To understand glitches, we need to be able to classify them. We can search for glitches by looking for loud pops, whooshes and splats in our data. The task is then to spot similarities between them. Once we have a set of glitches of the same type, we can examine the state of the instruments at these times. In the best cases, we can identify the cause, and then work to improve the detectors so that this no longer happens. Other times, we might be able to find the source, but we can find one of the monitors in our detectors which acts a witness to the glitch. Then we know that if something appears in that monitor, we expect a glitch of a particular form. This might mean that we throw away that bit of data, or perhaps we can use the witness data to subtract out the glitch. Since glitches are so common, classifying them is a huge amount of work. It is too much for our detector characterisation experts to do by hand.

There are two cunning options for classifying large numbers of glitches

  1. Get a computer to do it. The difficulty  is teaching a computer to identify the different classes. Machine-learning algorithms can do this, if they are properly trained. Training can require a large training set, and careful validation, so the process is still labour intensive.
  2. Get lots of people to help. The difficulty here is getting non-experts up-to-speed on what to look for, and then checking that they are doing a good job. Crowdsourcing classifications is something citizen scientists can do, but we will need a large number of dedicated volunteers to tackle the full set of data.

The idea behind Gravity Spy is to combine the two approaches. We start with a small training set from our detector characterization experts, and train a machine-learning algorithm on them. We then ask citizen scientists (thanks Zooniverse) to classify the glitches. We start them off with glitches the machine-learning algorithm is confident in its classification; these should be easy to identify. As citizen scientists get more experienced, they level up and start tackling more difficult glitches. The citizen scientists validate the classifications of the machine-learning algorithm, and provide a larger training set (especially helpful for the rarer glitch classes) for it. We can then happily apply the machine-learning algorithm to classify the full data set [bonus note].

The Gravity Spy workflow

How Gravity Spy works: the interconnection of machine-learning classification and citizen-scientist classification. The similarity search is used to identify glitches similar to one which do not fit into current classes. Figure 2 of Coughlin et al. (2019).

I especially like the levelling-up system in Gravity Spy. I think it helps keep citizen scientists motivated, as it both prevents them from being overwhelmed when they start and helps them see their own progress. I am currently Level 4.

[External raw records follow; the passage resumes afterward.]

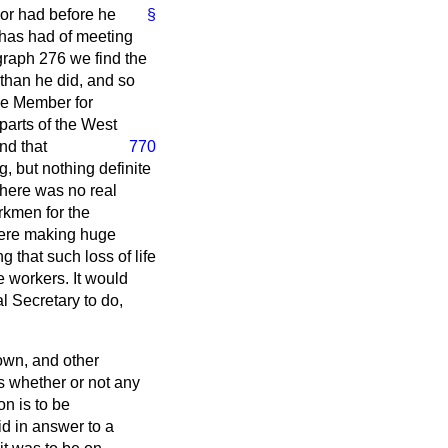
nor had before he
§
e has had of meeting
graph 276 we find the
than he did, and so
he Member for
parts of the West
nd that
770
, but nothing definite
there was no real
rkmen for the
 were making huge
g that such loss of life
e workers. It would
l Secretary to do,
nown, and other
s whether or not any
on is to be
id in answer to a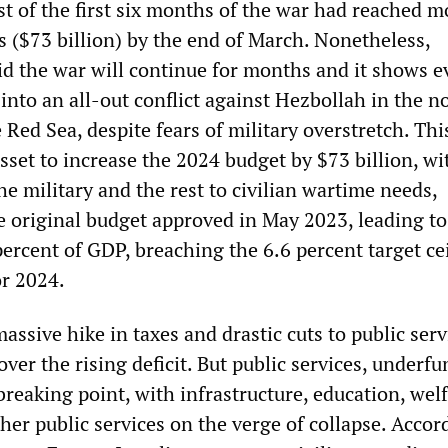
st of the first six months of the war had reached 
s ($73 billion) by the end of March. Nonetheless,
d the war will continue for months and it shows e
 into an all-out conflict against Hezbollah in the n
 Red Sea, despite fears of military overstretch. Thi
set to increase the 2024 budget by $73 billion, w
he military and the rest to civilian wartime needs,
 original budget approved in May 2023, leading to 
 percent of GDP, breaching the 6.6 percent target ce
r 2024.
assive hike in taxes and drastic cuts to public serv
cover the rising deficit. But public services, underf
breaking point, with infrastructure, education, welf
her public services on the verge of collapse. Accor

Gravity Spy works using images of the data. We show spectrograms, plots of how loud the output of the detectors are at different frequencies at different times. A gravitational wave form a binary would show a chirp structure, starting at lower frequencies and sweeping up.

Gravitational-wave chirp

Spectrogram showing the upward-sweeping chirp of gravitational wave GW170104 as seen in Gravity Spy. I correctly classified this as a Chirp.

New glitches

The Gravity Spy system works smoothly. However, it is set up to work with a fixed set of glitch classes. We may be missing new glitch classes, either because they are rare, and hadn’t been spotted by our detector characterization team, or because we changed something in our detectors and new class arose (we expect this to happen as we tune up the detectors between observing runs). We can add more classes to our citizen scientists and machine-learning algorithm to use, but how do we spot new classes in the first place?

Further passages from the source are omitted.